== Work instructions ==
Print the records below exactly, from the line containing "Click to enlarge" down to the line containing "влажные, тёплые следы. Язык скользит по этой", both lines included, and omit every picture.

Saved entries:
◆ ◆ ◆ ◆

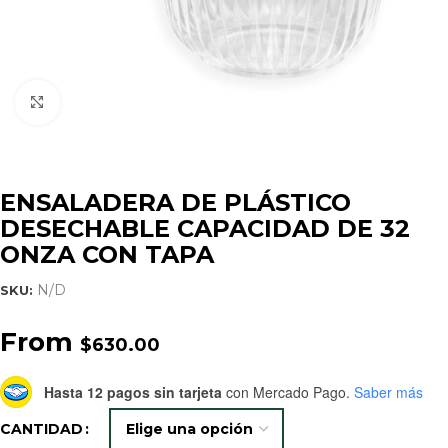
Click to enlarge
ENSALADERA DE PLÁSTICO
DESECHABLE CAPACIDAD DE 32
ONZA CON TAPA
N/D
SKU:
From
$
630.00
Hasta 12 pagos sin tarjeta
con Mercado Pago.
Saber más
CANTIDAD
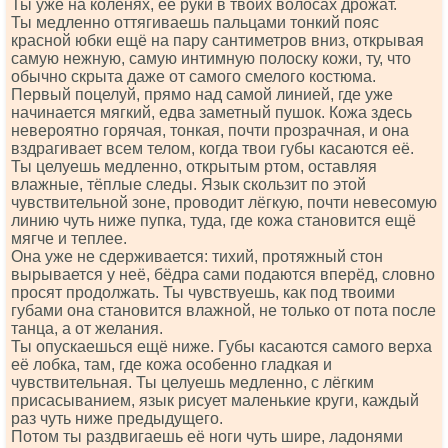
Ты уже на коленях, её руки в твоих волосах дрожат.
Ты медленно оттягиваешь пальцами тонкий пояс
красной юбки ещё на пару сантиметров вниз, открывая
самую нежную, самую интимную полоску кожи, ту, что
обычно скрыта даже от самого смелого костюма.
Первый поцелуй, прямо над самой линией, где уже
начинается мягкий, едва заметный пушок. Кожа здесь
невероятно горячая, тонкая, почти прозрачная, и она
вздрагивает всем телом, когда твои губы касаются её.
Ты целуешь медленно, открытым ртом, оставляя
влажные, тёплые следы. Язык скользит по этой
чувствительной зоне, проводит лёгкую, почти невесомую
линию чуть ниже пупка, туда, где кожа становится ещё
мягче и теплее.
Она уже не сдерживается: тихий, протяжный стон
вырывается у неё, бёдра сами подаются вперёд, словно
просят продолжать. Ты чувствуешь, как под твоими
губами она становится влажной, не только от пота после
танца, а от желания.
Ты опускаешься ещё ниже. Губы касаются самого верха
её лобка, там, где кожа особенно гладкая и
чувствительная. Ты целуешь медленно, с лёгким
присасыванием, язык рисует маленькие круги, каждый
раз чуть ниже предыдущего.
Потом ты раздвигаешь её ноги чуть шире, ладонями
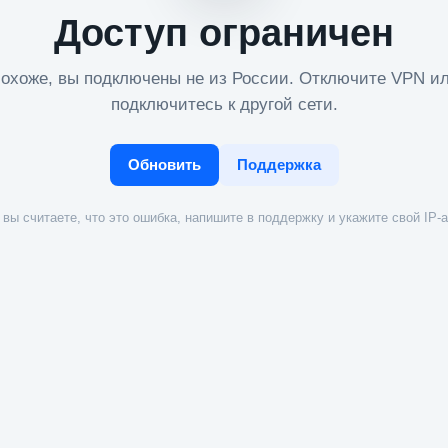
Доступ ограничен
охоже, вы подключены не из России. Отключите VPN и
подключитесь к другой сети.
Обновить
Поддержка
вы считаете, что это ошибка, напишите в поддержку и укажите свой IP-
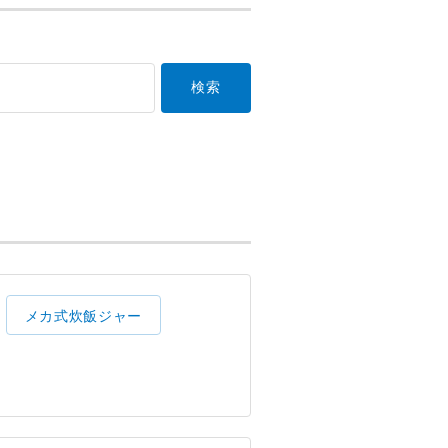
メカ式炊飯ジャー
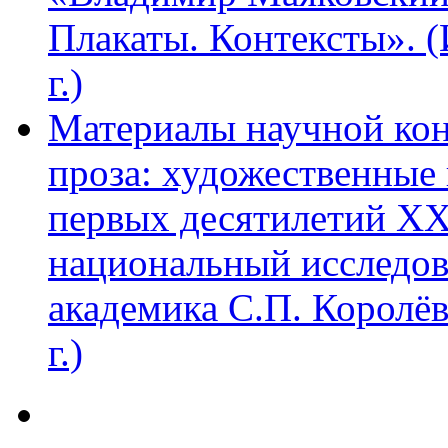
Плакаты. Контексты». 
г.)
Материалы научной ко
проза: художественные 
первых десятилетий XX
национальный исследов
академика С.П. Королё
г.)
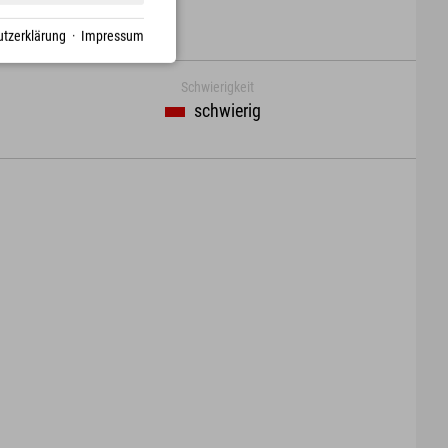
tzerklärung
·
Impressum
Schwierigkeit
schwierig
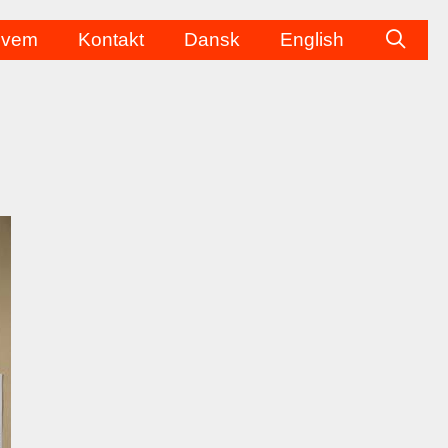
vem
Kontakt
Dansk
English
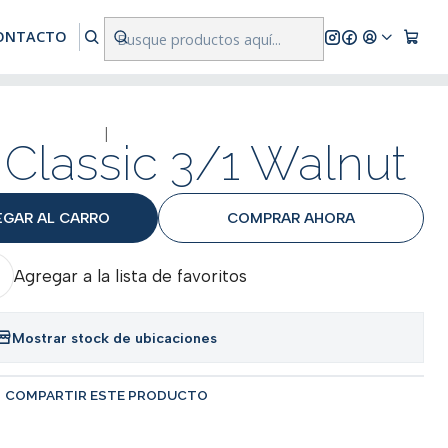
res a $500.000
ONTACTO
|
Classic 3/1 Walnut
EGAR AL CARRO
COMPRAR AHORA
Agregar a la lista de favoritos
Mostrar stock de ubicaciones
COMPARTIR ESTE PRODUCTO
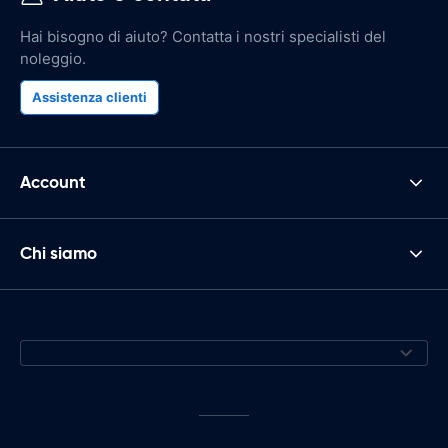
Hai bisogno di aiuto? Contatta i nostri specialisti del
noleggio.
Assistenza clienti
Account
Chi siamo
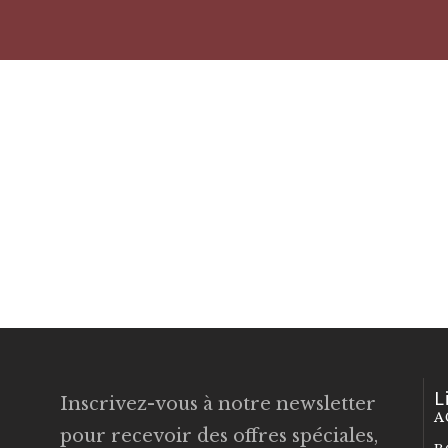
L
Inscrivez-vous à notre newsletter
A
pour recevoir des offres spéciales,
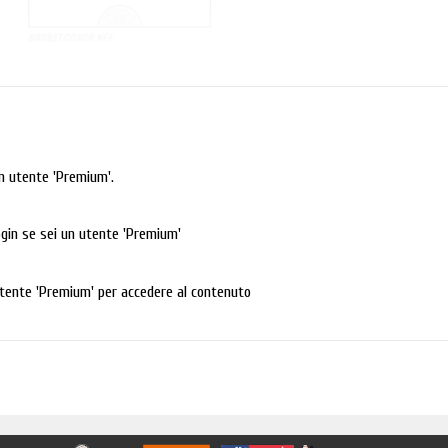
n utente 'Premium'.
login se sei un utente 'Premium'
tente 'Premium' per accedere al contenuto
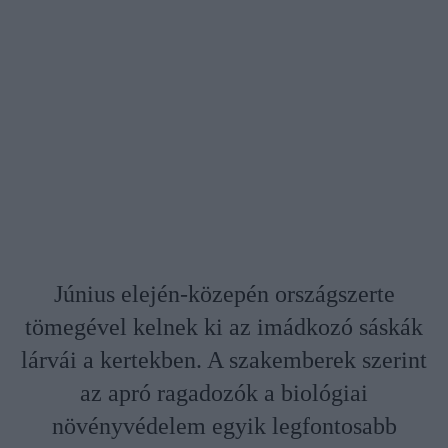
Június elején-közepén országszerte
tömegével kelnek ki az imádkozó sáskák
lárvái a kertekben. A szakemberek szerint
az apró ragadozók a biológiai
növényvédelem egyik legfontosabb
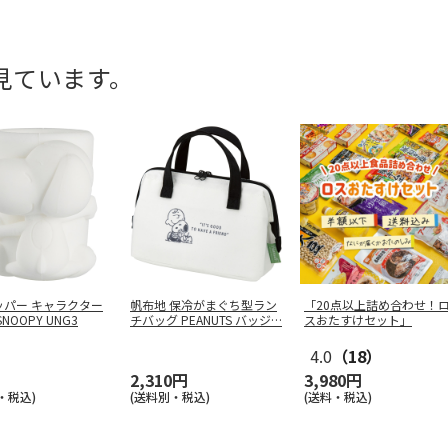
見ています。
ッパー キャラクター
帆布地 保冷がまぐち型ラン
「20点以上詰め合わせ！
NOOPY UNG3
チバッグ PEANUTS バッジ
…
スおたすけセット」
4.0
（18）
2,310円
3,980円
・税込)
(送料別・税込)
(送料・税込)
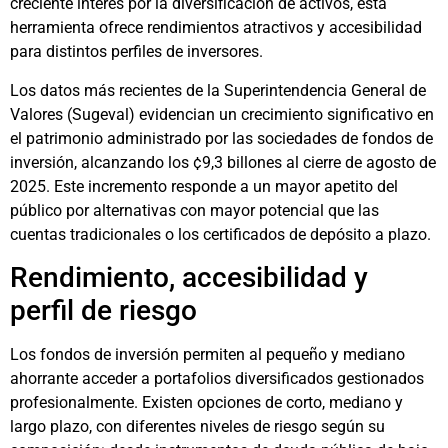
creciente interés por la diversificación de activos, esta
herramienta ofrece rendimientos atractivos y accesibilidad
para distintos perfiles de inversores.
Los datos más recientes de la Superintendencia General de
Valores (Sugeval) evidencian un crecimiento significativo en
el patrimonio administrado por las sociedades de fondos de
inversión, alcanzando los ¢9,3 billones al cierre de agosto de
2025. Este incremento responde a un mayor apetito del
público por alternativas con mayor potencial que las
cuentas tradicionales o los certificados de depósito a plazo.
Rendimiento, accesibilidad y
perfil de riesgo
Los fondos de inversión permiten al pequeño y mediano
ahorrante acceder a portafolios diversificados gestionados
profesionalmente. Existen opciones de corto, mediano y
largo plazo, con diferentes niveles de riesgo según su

◆ ◆ ◆ ◆

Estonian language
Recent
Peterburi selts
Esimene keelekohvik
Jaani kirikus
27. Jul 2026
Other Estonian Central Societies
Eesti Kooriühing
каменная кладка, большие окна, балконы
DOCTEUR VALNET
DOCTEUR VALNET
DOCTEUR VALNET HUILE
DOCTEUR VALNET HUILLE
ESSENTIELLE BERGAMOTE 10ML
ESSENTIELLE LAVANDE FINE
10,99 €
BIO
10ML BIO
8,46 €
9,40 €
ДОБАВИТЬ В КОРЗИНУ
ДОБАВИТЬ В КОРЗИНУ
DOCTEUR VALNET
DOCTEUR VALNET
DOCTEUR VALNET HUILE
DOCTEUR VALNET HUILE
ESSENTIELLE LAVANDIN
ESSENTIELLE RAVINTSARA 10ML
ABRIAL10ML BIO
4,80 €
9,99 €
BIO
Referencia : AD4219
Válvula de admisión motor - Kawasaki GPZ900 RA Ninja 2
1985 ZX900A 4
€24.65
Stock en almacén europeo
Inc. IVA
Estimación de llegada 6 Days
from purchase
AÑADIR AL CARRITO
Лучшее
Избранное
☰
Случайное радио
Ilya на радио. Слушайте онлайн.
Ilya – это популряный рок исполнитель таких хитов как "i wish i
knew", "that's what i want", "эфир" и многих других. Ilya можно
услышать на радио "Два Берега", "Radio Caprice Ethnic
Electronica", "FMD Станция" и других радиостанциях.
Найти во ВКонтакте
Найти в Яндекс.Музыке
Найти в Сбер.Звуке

◆ ◆ ◆ ◆

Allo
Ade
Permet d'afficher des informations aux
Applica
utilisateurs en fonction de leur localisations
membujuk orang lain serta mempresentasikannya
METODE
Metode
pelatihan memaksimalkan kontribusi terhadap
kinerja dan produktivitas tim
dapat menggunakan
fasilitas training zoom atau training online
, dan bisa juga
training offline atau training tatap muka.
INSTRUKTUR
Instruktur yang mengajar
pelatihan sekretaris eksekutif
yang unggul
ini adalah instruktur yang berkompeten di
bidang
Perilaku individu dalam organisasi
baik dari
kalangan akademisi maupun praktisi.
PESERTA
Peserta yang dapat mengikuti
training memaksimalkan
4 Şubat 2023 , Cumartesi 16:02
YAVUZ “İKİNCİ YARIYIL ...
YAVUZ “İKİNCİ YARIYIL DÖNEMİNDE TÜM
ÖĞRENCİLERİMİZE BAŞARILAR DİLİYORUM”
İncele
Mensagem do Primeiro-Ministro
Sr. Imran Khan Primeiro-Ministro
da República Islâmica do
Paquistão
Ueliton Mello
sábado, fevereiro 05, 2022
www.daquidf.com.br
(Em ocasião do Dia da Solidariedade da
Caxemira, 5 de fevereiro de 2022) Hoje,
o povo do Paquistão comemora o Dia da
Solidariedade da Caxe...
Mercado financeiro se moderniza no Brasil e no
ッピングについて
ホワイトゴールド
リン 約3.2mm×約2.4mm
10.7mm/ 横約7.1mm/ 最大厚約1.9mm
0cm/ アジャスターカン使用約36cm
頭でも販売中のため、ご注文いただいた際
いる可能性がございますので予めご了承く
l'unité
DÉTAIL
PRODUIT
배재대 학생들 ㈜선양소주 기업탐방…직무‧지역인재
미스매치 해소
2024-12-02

◆ ◆ ◆ ◆

== Answer to the exercise ==
Click to enlarge
ENSALADERA DE PLÁSTICO
DESECHABLE CAPACIDAD DE 32
ONZA CON TAPA
N/D
SKU:
From
$
630.00
Hasta 12 pagos sin tarjeta
con Mercado Pago.
Saber más
CANTIDAD
Ты уже на коленях, её руки в твоих волосах дрожат.
Ты медленно оттягиваешь пальцами тонкий пояс
красной юбки ещё на пару сантиметров вниз, открывая
самую нежную, самую интимную полоску кожи, ту, что
обычно скрыта даже от самого смелого костюма.
Первый поцелуй, прямо над самой линией, где уже
начинается мягкий, едва заметный пушок. Кожа здесь
невероятно горячая, тонкая, почти прозрачная, и она
вздрагивает всем телом, когда твои губы касаются её.
Ты целуешь медленно, открытым ртом, оставляя
влажные, тёплые следы. Язык скользит по этой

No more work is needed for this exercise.